START Extracted records

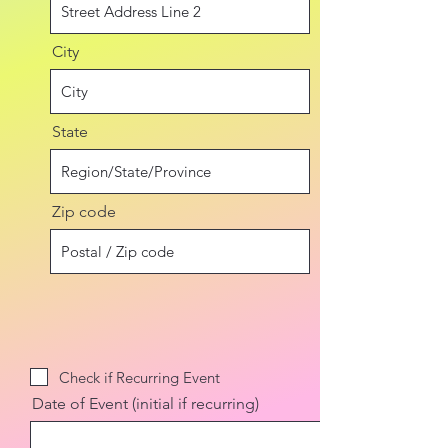
City
State
Zip code
Check if Recurring Event
Date of Event (initial if recurring)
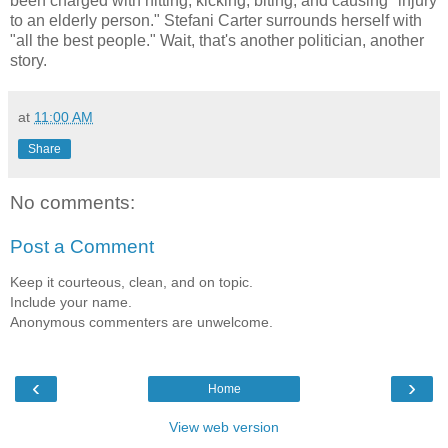
been charged with hitting, kicking, biting, and causing "injury
to an elderly person." Stefani Carter surrounds herself with
"all the best people." Wait, that's another politician, another
story.
at
11:00 AM
Share
No comments:
Post a Comment
Keep it courteous, clean, and on topic.
Include your name.
Anonymous commenters are unwelcome.
‹
›
Home
View web version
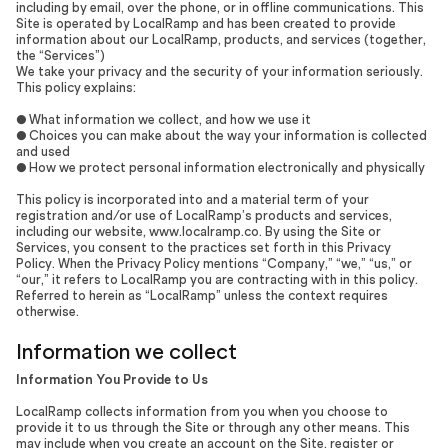
including by email, over the phone, or in offline communications. This
Site is operated by LocalRamp and has been created to provide
information about our LocalRamp, products, and services (together,
the “Services”)
We take your privacy and the security of your information seriously.
This policy explains:
● What information we collect, and how we use it
● Choices you can make about the way your information is collected
and used
● How we protect personal information electronically and physically
This policy is incorporated into and a material term of your
registration and/or use of LocalRamp’s products and services,
including our website, www.localramp.co. By using the Site or
Services, you consent to the practices set forth in this Privacy
Policy. When the Privacy Policy mentions “Company,” “we,” “us,” or
“our,” it refers to LocalRamp you are contracting with in this policy.
Referred to herein as “LocalRamp” unless the context requires
otherwise.
Information we collect
Information You Provide to Us
LocalRamp collects information from you when you choose to
provide it to us through the Site or through any other means. This
may include when you create an account on the Site, register or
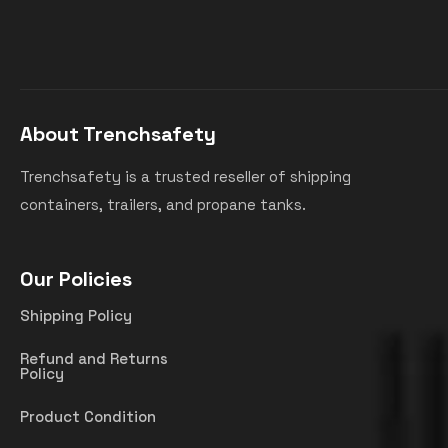
About Trenchsafety
Trenchsafety is a trusted reseller of shipping
containers, trailers, and propane tanks.
Our Policies
Shipping Policy
Refund and Returns
Policy
Product Condition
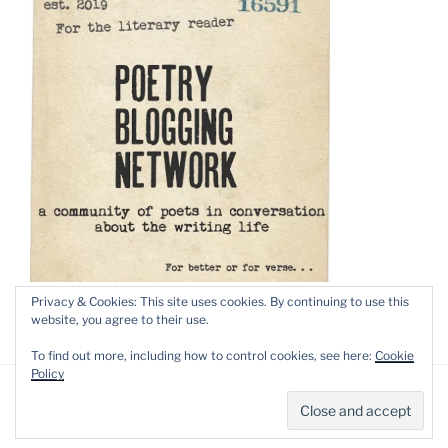
Privacy & Cookies: This site uses cookies. By continuing to use this
website, you agree to their use.
To find out more, including how to control cookies, see here:
Cookie
Policy
Privacy Policy
Proudly powered by WordPress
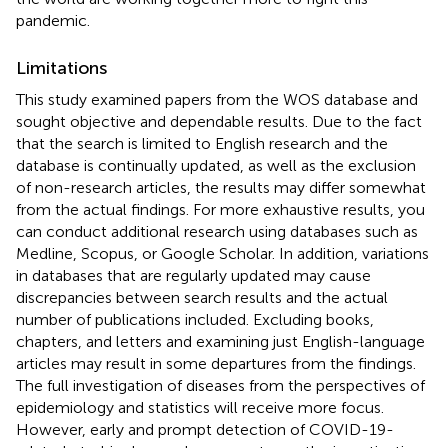
pandemic.
Limitations
This study examined papers from the WOS database and
sought objective and dependable results. Due to the fact
that the search is limited to English research and the
database is continually updated, as well as the exclusion
of non-research articles, the results may differ somewhat
from the actual findings. For more exhaustive results, you
can conduct additional research using databases such as
Medline, Scopus, or Google Scholar. In addition, variations
in databases that are regularly updated may cause
discrepancies between search results and the actual
number of publications included. Excluding books,
chapters, and letters and examining just English-language
articles may result in some departures from the findings.
The full investigation of diseases from the perspectives of
epidemiology and statistics will receive more focus.
However, early and prompt detection of COVID-19-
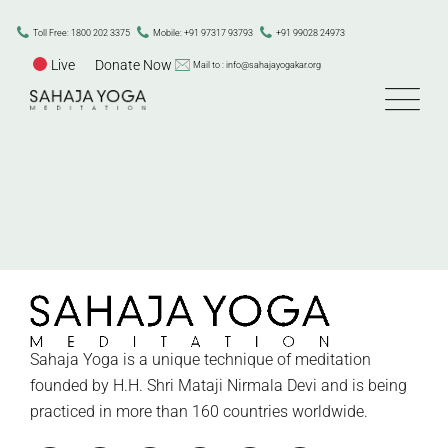
Skip
to
Toll Free: 1800 202 3375
Mobile: +91 97317 93793
+91 99028 24973
content
Live
Donate Now
Mail to : info@sahajayogakar.org
Sahaja Yoga is a unique technique of meditation
founded by H.H. Shri Mataji Nirmala Devi and is being
practiced in more than 160 countries worldwide.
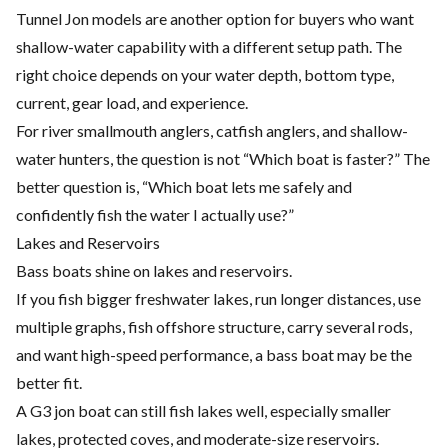
Tunnel Jon models are another option for buyers who want
shallow-water capability with a different setup path. The
right choice depends on your water depth, bottom type,
current, gear load, and experience.
For river smallmouth anglers, catfish anglers, and shallow-
water hunters, the question is not “Which boat is faster?” The
better question is, “Which boat lets me safely and
confidently fish the water I actually use?”
Lakes and Reservoirs
Bass boats shine on lakes and reservoirs.
If you fish bigger freshwater lakes, run longer distances, use
multiple graphs, fish offshore structure, carry several rods,
and want high-speed performance, a bass boat may be the
better fit.
A G3 jon boat can still fish lakes well, especially smaller
lakes, protected coves, and moderate-size reservoirs.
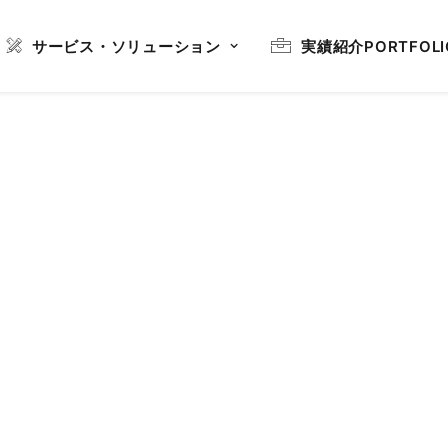
サービス・ソリューション
実績紹介
PORTFOLI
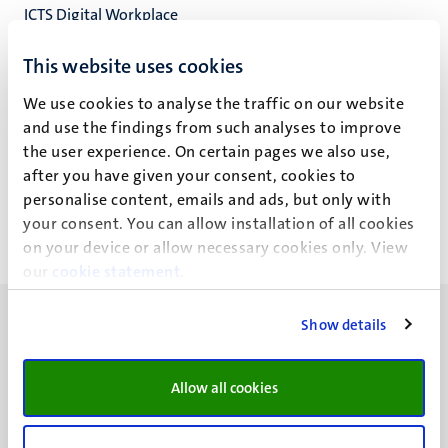
ICTS Digital Workplace
ICT Servicecentrum
This website uses cookies
We use cookies to analyse the traffic on our website
and use the findings from such analyses to improve
J.H.M. Klinkenberg
the user experience. On certain pages we also use,
after you have given your consent, cookies to
personalise content, emails and ads, but only with
your consent. You can allow installation of all cookies
on your device or allow necessary cookies only. View
our
cookie statement
.
Show details
Allow all cookies
UM visiting address
Minderbroedersberg 4-6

END Extracted records

• [Activity]
Word for word, give again the lines from the line with "Bass boats shine on lakes and reservoirs." through the end of the records above, with both ends included and the pictures left out.

• [Response]
Bass boats shine on lakes and reservoirs.
If you fish bigger freshwater lakes, run longer distances, use
multiple graphs, fish offshore structure, carry several rods,
and want high-speed performance, a bass boat may be the
better fit.
A G3 jon boat can still fish lakes well, especially smaller
lakes, protected coves, and moderate-size reservoirs.
サービス・ソリューション
実績紹介
PORTFOLI
ICTS Digital Workplace
ICT Servicecentrum
This website uses cookies
We use cookies to analyse the traffic on our website
and use the findings from such analyses to improve
J.H.M. Klinkenberg
the user experience. On certain pages we also use,
after you have given your consent, cookies to
personalise content, emails and ads, but only with
your consent. You can allow installation of all cookies
on your device or allow necessary cookies only. View
our
cookie statement
.
Show details
Allow all cookies
UM visiting address
Minderbroedersberg 4-6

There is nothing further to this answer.